Each line from the first line of the entries through the line holding "Open-Air-Veranstaltung in Deuchelried, einen" is to be restated word for word; nothing else, and no picture, belongs in the answer.

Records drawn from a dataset
+ + + + +
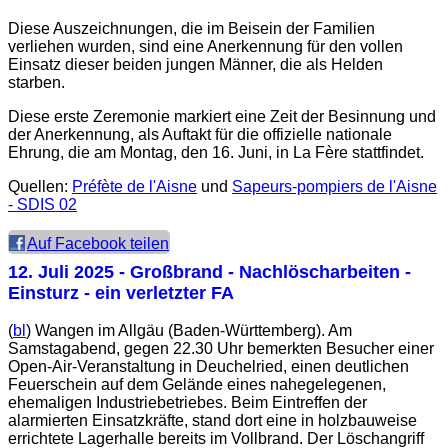
Diese Auszeichnungen, die im Beisein der Familien
verliehen wurden, sind eine Anerkennung für den vollen
Einsatz dieser beiden jungen Männer, die als Helden
starben.
Diese erste Zeremonie markiert eine Zeit der Besinnung und
der Anerkennung, als Auftakt für die offizielle nationale
Ehrung, die am Montag, den 16. Juni, in La Fère stattfindet.
Quellen:
Préfète de l'Aisne
und
Sapeurs-pompiers de l'Aisne
- SDIS 02
Auf Facebook teilen
12. Juli 2025
- Großbrand - Nachlöscharbeiten -
Einsturz - ein verletzter FA
(
bl
) Wangen im Allgäu (Baden-Württemberg). Am
Samstagabend, gegen 22.30 Uhr bemerkten Besucher einer
Open-Air-Veranstaltung in Deuchelried, einen deutlichen
Feuerschein auf dem Gelände eines nahegelegenen,
ehemaligen Industriebetriebes. Beim Eintreffen der
alarmierten Einsatzkräfte, stand dort eine in holzbauweise
errichtete Lagerhalle bereits im Vollbrand. Der Löschangriff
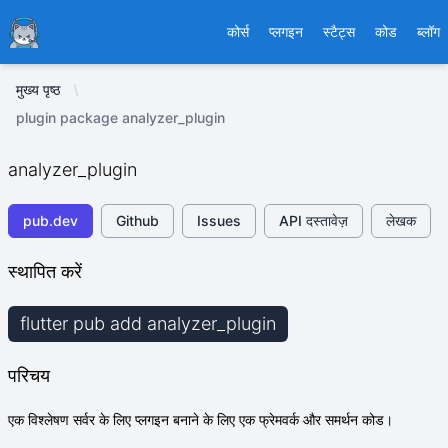
Ducafecat
कोर्स
प्लगइन
स्टैट्स
कोड
ब्लॉग
मुख्य पृष्ठ
plugin package analyzer_plugin
analyzer_plugin
pub.dev
Github
Issues
API दस्तावेज़
लेखक
स्थापित करें
flutter pub add analyzer_plugin
परिचय
एक विश्लेषण सर्वर के लिए प्लगइन बनाने के लिए एक फ्रेमवर्क और समर्थन कोड।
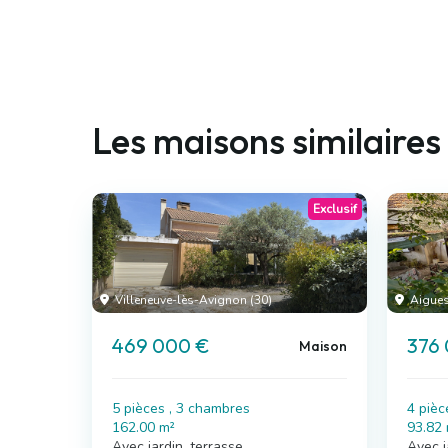
Les maisons similaires
Exclusif
Villeneuve-lès-Avignon (30)
Aigues
469 000 €
376
Maison
5 pièces , 3 chambres
4 pièc
162.00 m²
93.82
Avec jardin, terrasse
Avec j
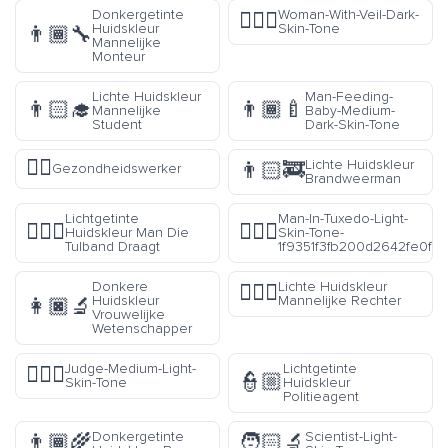
Donkergetinte
Woman-With-Veil-Dark-
👰🏿‍♀️
Huidskleur
Skin-Tone
👨🏾‍🔧
Mannelijke
Monteur
Lichte Huidskleur
Man-Feeding-
👨🏻‍🎓
👨🏾‍🍼
Mannelijke
Baby-Medium-
Student
Dark-Skin-Tone
🧑‍⚕️
Lichte Huidskleur
👨🏻‍🚒
Gezondheidswerker
Brandweerman
Lichtgetinte
Man-In-Tuxedo-Light-
👳🏼‍♂️
🤵🏻‍♂️
Huidskleur Man Die
Skin-Tone-
Tulband Draagt
1f9351f3fb200d2642fe0f
Donkere
Lichte Huidskleur
👨🏻‍⚖️
Huidskleur
Mannelijke Rechter
👩🏿‍🔬
Vrouwelijke
Wetenschapper
Judge-Medium-Light-
Lichtgetinte
🧑🏼‍⚖️
👮🏼
Skin-Tone
Huidskleur
Politieagent
Donkergetinte
Scientist-Light-
👨🏾‍🌾
🧑🏻‍🔬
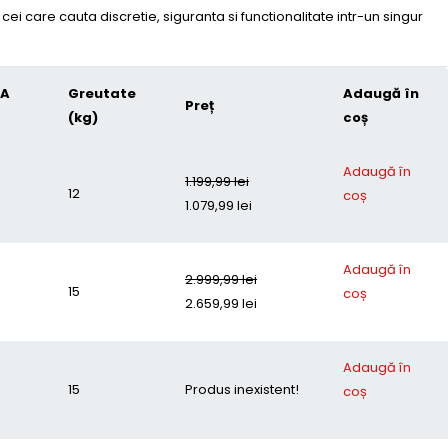
ei care cauta discretie, siguranta si functionalitate intr-un singur
 A
Greutate
Adaugă în
Preț
(kg)
coș
Adaugă în
1.199,99
lei
12
coș
1.079,99
lei
Adaugă în
2.999,99
lei
15
coș
2.659,99
lei
Adaugă în
15
Produs inexistent!
coș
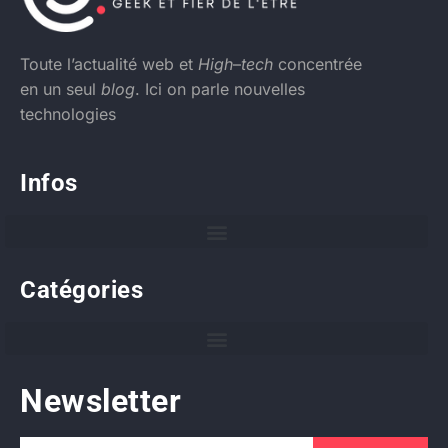
Toute l’actualité web et
High
–
tech
concentrée
en un seul
blog
. Ici on parle nouvelles
technologies
Infos
Catégories
Newsletter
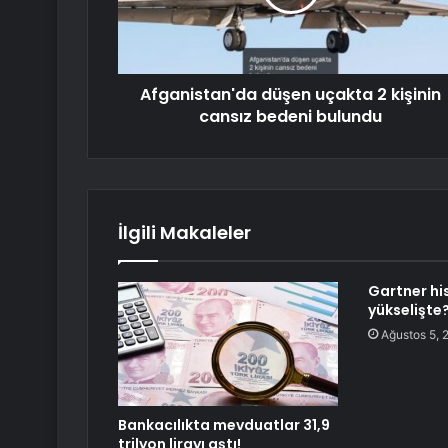
Afganistan'da düşen uçakta 2 kişinin
cansız bedeni bulundu
İlgili Makaleler
Gartner hi
yükselişte
Ağustos 5, 
Bankacılıkta mevduatlar 31,9
trilyon lirayı aştı!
+ + + + +
* Response to the exercise:
Diese Auszeichnungen, die im Beisein der Familien
verliehen wurden, sind eine Anerkennung für den vollen
Einsatz dieser beiden jungen Männer, die als Helden
starben.
Diese erste Zeremonie markiert eine Zeit der Besinnung und
der Anerkennung, als Auftakt für die offizielle nationale
Ehrung, die am Montag, den 16. Juni, in La Fère stattfindet.
Quellen:
Préfète de l'Aisne
und
Sapeurs-pompiers de l'Aisne
- SDIS 02
Auf Facebook teilen
12. Juli 2025
- Großbrand - Nachlöscharbeiten -
Einsturz - ein verletzter FA
(
bl
) Wangen im Allgäu (Baden-Württemberg). Am
Samstagabend, gegen 22.30 Uhr bemerkten Besucher einer
Open-Air-Veranstaltung in Deuchelried, einen deutlichen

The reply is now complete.